As I watch Chris Hipkins, presumably gleefully, mess about with the India Free Trade deal, I'm reminded this is not the Labour Party that did the FTA with China.
Hipkins is no Helen Clark and in that is a great sadness.
For all those who occasionally contact me and ask of the possibility of a so-called “grand coalition” —a relationship between the Labour and National parties— before you ask, next time look at the way Hipkins plays these games and there is your answer.
Even in areas of broad agreement, they still can't act like grownups.
It's also a lesson in name vs substance.
The Labour Party of the past few years is nothing like Labour of the late 90's and early 2000's. That was a centrist version.
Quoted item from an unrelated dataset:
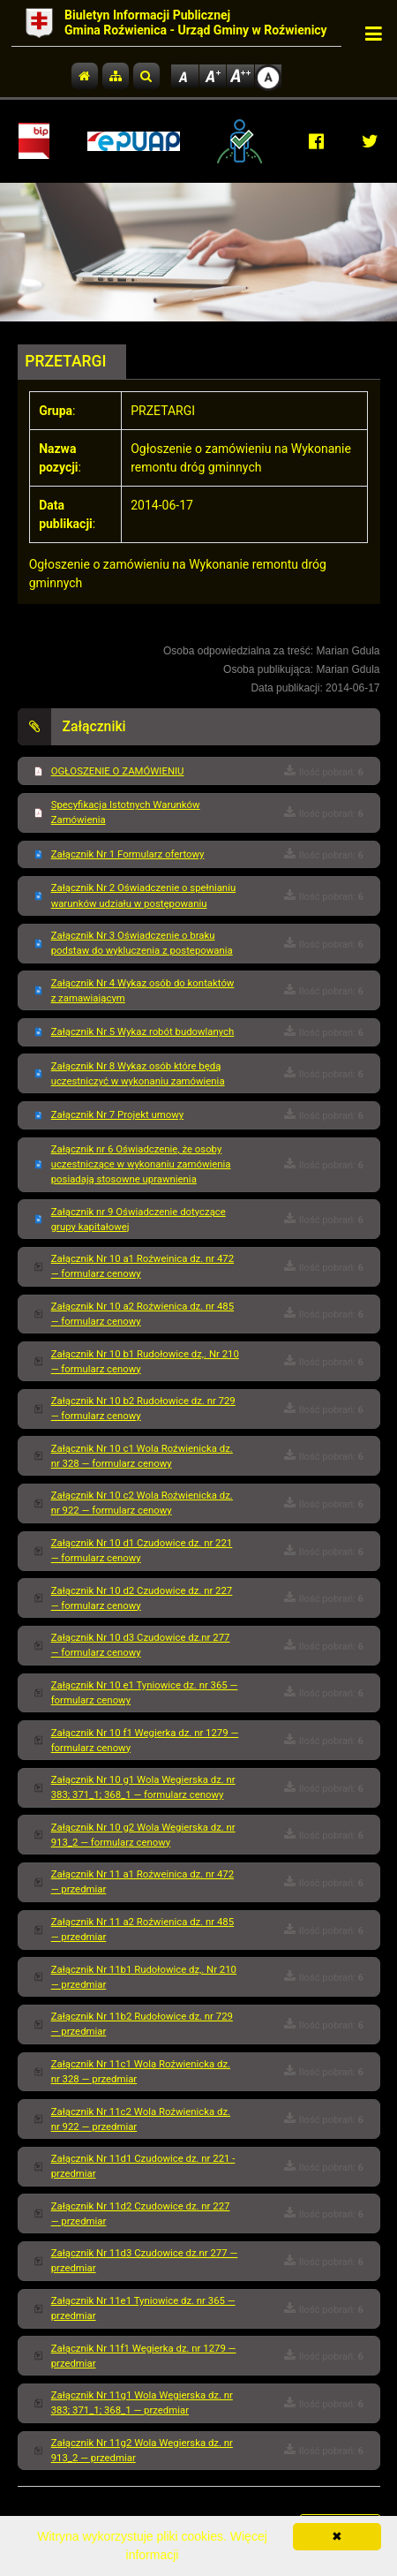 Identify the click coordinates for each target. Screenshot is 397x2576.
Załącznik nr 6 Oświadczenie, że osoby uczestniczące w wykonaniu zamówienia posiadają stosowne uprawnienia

Yes, they still handed out free money to people like students to bribe them in election year. But the rest of the time they actually ran the economy in growth. Compared to Barbara Edmonds, Michael Cullen was a conservative.
In the early parts of 1984 Labour, with David Lange, was similar, and here is your irony that Hipkins fails to recognise: when Labour are, broadly speaking, middle of the road they are actually popular.
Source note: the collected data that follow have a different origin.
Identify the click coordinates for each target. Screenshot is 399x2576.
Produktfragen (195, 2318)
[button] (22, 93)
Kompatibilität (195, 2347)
Ask Bob Hawke or Paul Keating or Tony Blair – centrist Labour is successful Labour.
By the time you take modern Labour with Hipkins and Sepuloni, and add the Greens in the mix, you are seeing the left wing “group think” that not only keeps them out of office, but leads to the sort of game playing we have with an FTA.
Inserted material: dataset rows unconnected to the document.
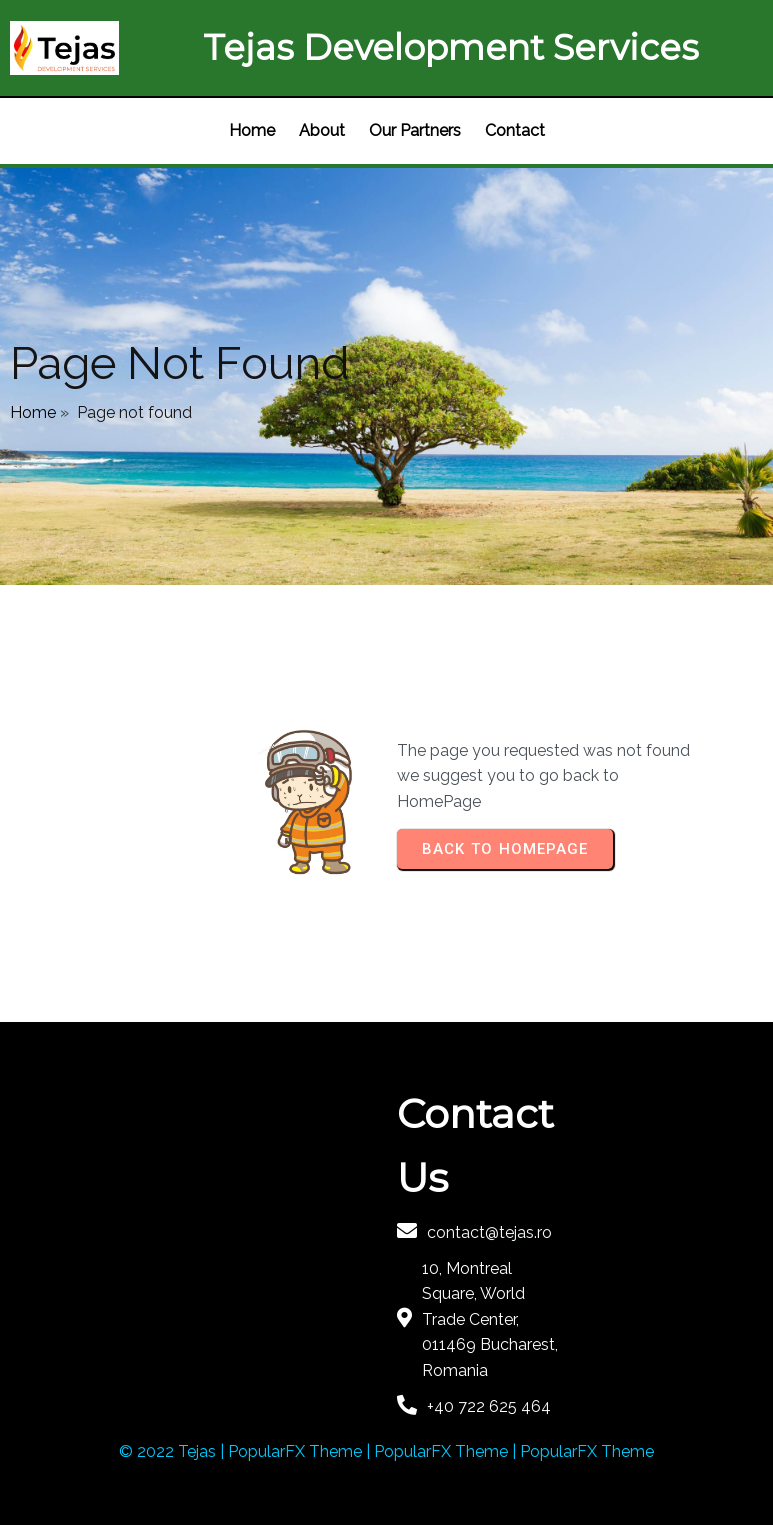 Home (33, 412)
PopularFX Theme (295, 1451)
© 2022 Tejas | (173, 1451)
Yes, the Government probably shouldn’t have to rely on them and for all the games Labour plays, New Zealand First is just as bad with their xenophobic nonsense. But Labour once had a global view.
It's not like the Chinese weren't thought of with great suspicion prior to 2008. But the bigger picture was at play. The realisation that large countries and their economies could be good for everyone was a driving force.
What Labour would do well to do is put this country first. Not score points, not look like children, and not pretend they actually had anything to do with negotiating this thing at all.
FTAs are big picture, not a three-year electoral cycle game.
I don’t think I'm alone in wishing there were more adults in the room. Labour 1999-2008 put the current lot to shame.